La parola “infodemia” festeggia 20 anni e si fa un regalo: un mondo dove la verità sembra sempre più sfuggente. Il termine indica un’epidemia di informazioni, cioè un sovraccarico di contenuti e dati in cui ci orientiamo a fatica. E questo tsunami digitale minaccia di travolgerci ancora nei prossimi anni.

Tecnologie come intelligenza artificiale, metaverso o blockchain, e fenomeni sociali come la transizione demografica e l’aumento di povertà e disuguaglianze, sono macro-forze di cambiamento già in atto oggi che produrranno impatti domani, con conseguenze anche per il giornalismo. Facciamo un esercizio, proiettiamo il nostro pensiero avanti di 20 anni: come ci informeremo?

Scenari di opportunità: l’utopia dell’informazione personalizzata

Immaginiamo un futuro in cui il giornalismo fornisce notizie fresche e accurate, mentre dedichiamo il nostro tempo a comprenderle e riflettere, non a “bonificarle” (debunking, fact-checking ecc). Pensiamo a un’informazione personalizzata, in cui sono le notizie a venire da noi, accompagnate dall’opportunità di conversare direttamente con chi le produce.

L’intelligenza artificiale può diventare un maggiordomo digitale che ci serve le notizie di interesse. Non più richieste confuse sui motori di ricerca, ma flussi di informazioni verificate: un fiume cristallino in un paesaggio di dati inquinati. Nuove piattaforme di fact-checking decentralizzate, alimentate da blockchain, possono diventare nuovi paladini della trasparenza e combattere le fake news con il potere della comunità.

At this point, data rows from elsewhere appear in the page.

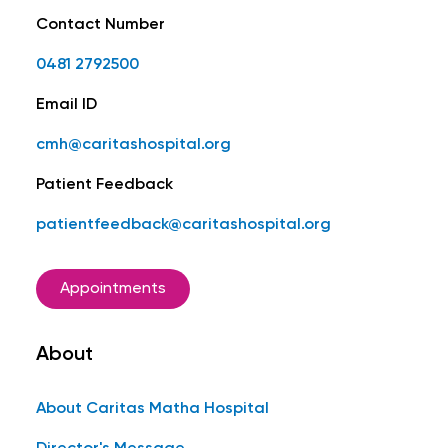
Contact Number
0481 2792500
Email ID
cmh@caritashospital.org
Patient Feedback
patientfeedback@caritashospital.org
Appointments
About
About Caritas Matha Hospital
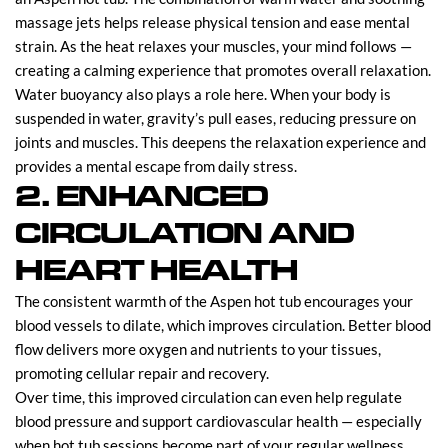
massage jets helps release physical tension and ease mental
strain. As the heat relaxes your muscles, your mind follows —
creating a calming experience that promotes overall relaxation.
Water buoyancy also plays a role here. When your body is
suspended in water, gravity’s pull eases, reducing pressure on
joints and muscles. This deepens the relaxation experience and
provides a mental escape from daily stress.
2. ENHANCED
CIRCULATION AND
HEART HEALTH
The consistent warmth of the Aspen hot tub encourages your
blood vessels to dilate, which improves circulation. Better blood
flow delivers more oxygen and nutrients to your tissues,
promoting cellular repair and recovery.
Over time, this improved circulation can even help regulate
blood pressure and support cardiovascular health — especially
when hot tub sessions become part of your regular wellness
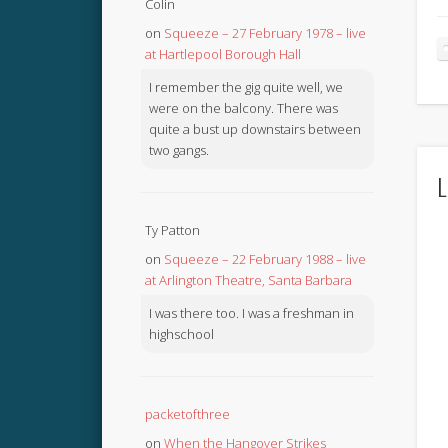
Colin
on
Squeeze – 27 February 1978 – live
at Hartlepool Borough Hall
I remember the gig quite well, we
were on the balcony. There was
quite a bust up downstairs between
two gangs.
L
Ty Patton
on
Squeeze – 22 February 1988 – live
at Arlington Theatre, Santa Barbara
I was there too. I was a freshman in
highschool
packetofthree
on
When the Hangover Strikes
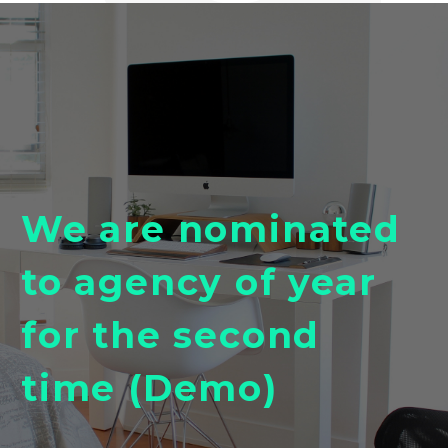
We are nominated
to agency of year
for the second
time (Demo)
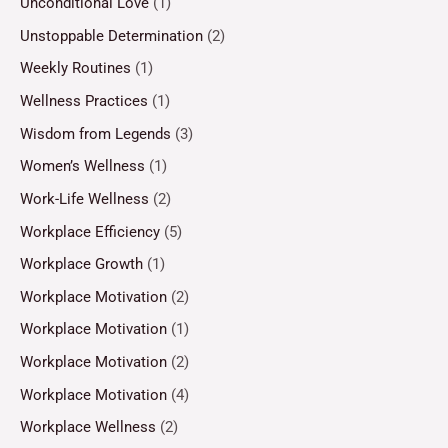
Unconditional Love
(1)
Unstoppable Determination
(2)
Weekly Routines
(1)
Wellness Practices
(1)
Wisdom from Legends
(3)
Women’s Wellness
(1)
Work-Life Wellness
(2)
Workplace Efficiency
(5)
Workplace Growth
(1)
Workplace Motivation
(2)
Workplace Motivation
(1)
Workplace Motivation
(2)
Workplace Motivation
(4)
Workplace Wellness
(2)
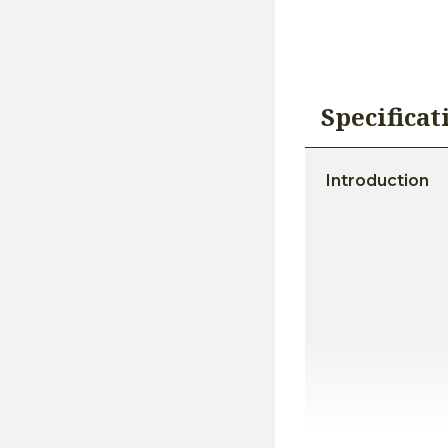
Specificat
Introduction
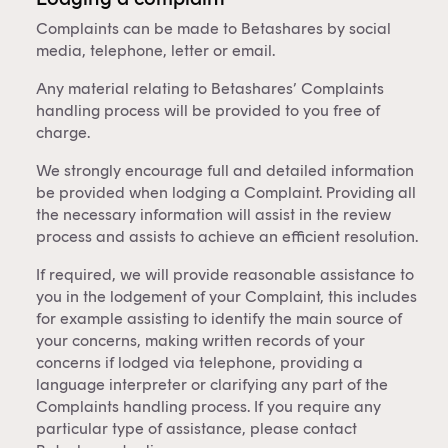
Complaints can be made to Betashares by social
media, telephone, letter or email.
Any material relating to Betashares’ Complaints
handling process will be provided to you free of
charge.
We strongly encourage full and detailed information
be provided when lodging a Complaint. Providing all
the necessary information will assist in the review
process and assists to achieve an efficient resolution.
If required, we will provide reasonable assistance to
you in the lodgement of your Complaint, this includes
for example assisting to identify the main source of
your concerns, making written records of your
concerns if lodged via telephone, providing a
language interpreter or clarifying any part of the
Complaints handling process. If you require any
particular type of assistance, please contact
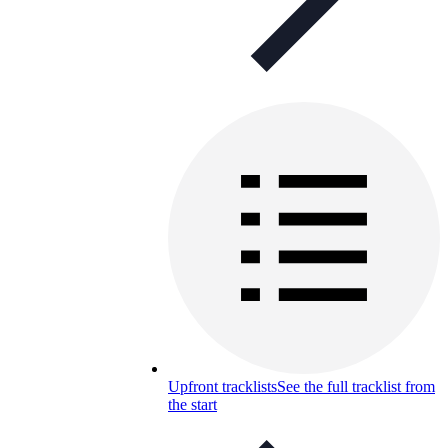
Upfront tracklists
See the full tracklist from
the start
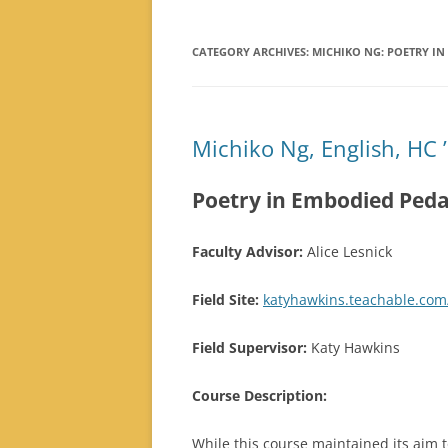
PRESCHOOL
ESTEFANIA TORRES: LOCAL
CATEGORY ARCHIVES:
MICHIKO NG: POETRY I
CLIMATE ACTION
SAIQIAN XIAO: LOCAL CLIMATE
ACTION
Michiko Ng, English, HC 
Poetry in Embodied Ped
Faculty Advisor:
Alice Lesnick
Field Site:
katyhawkins.teachable.com
Field Supervisor:
Katy Hawkins
Course Description:
While this course maintained its aim 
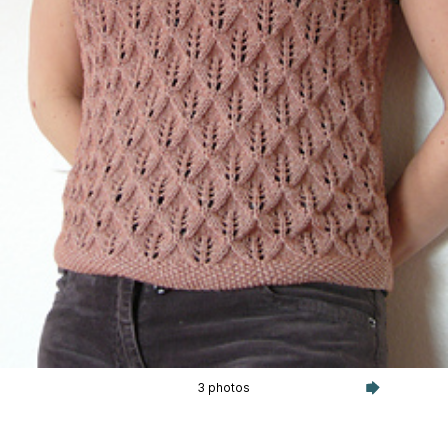
3 photos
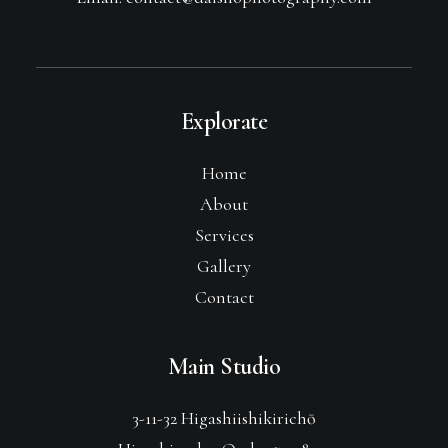
Explorate
Home
About
Services
Gallery
Contact
Main Studio
3-11-32 Higashiishikirichō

La verità può emergere non da un singolo ente, ma dal confronto collettivo (una sorta di Wikipedia “sotto steroidi”).

Nel futuro ideale l’educazione mediatica non è più un optional, ma il fulcro nel curriculum di ogni studente. Nelle classi i giovani imparano a riconoscere le stelle nella notte, “studiando” le fonti in modi innovativi. In questo scenario, l’informazione non è solo un diritto ma un’esperienza immersiva che stimola mente e anima.

Scenari critici: la distopia dell’overload informativo

Il futuro ha tanti colori, può essere roseo ma con qualche area grigia. Infatti la sovrabbondanza di informazioni può trasformarsi in incubo. Deep-fake sofisticati possono incrinare persino le nostre convinzioni più radicate. Gli stessi algoritmi di personalizzazione, nati per liberarci dal rumore di fondo delle informazioni irrilevanti, possono intrappolarci in bolle informative, “echo chambers” dove l’unica eco è quella delle nostre stesse opinioni.

Le grandi piattaforme d’informazione possono plasmare l’opinione pubblica. La manipolazione ai tempi dell’intelligenza artificiale può diventare un’arte infallibile, e ridurre noi poveri utenti a consumare notizie come patatine. Notizie personalizzate non solo per i nostri gusti, ma anche per i nostri pregiudizi.

Transizioni possibili: verso un’informazione “socializzata”

Per muoverci tra questi scenari e capire che futuro vogliamo, e come realizzarlo, dobbiamo prepararci. Serve allenare la nostra immaginazione per renderla “strategica”. Come? Assumendo che il futuro non è scritto e non è uno soltanto, ma è aperto a scenari diversi. Esplorando le possibilità possiamo scegliere ciò che preferiamo e iniziare a determinarlo. Per evitare che l’informazione “su misura” diventi anche “camicia di forza” dovremo curare la nostra dieta informativa perché sia equilibrata, e non un fast food per la mente.

Ancor prima di imparare a leggere le notizie, servirà imparare a discuterne con gli altri. Il futuro dell’informazione non è solo tecnologia ma anche confronto. E dissenso e dibattito sono il sale della democrazia. Pensiamoci come futuri “sommelier” dell’informazione, capaci di distinguere le sfumature di realtà in un calice di notizie. Fin dalla scuola dovremo imparare come raccogliere, valutare, produrre e trasmettere noi stessi informazione.

Ogni giorno facciamo scelte che plasmano questo futuro: le notizie che leggiamo, le app che scarichiamo, le conversazioni che abbiamo. Ricordiamoci di ridere di fronte all’assurdo, di interrogare l’ovvio e di abbracciare l’incertezza: il futuro non esiste, ma può essere immaginato.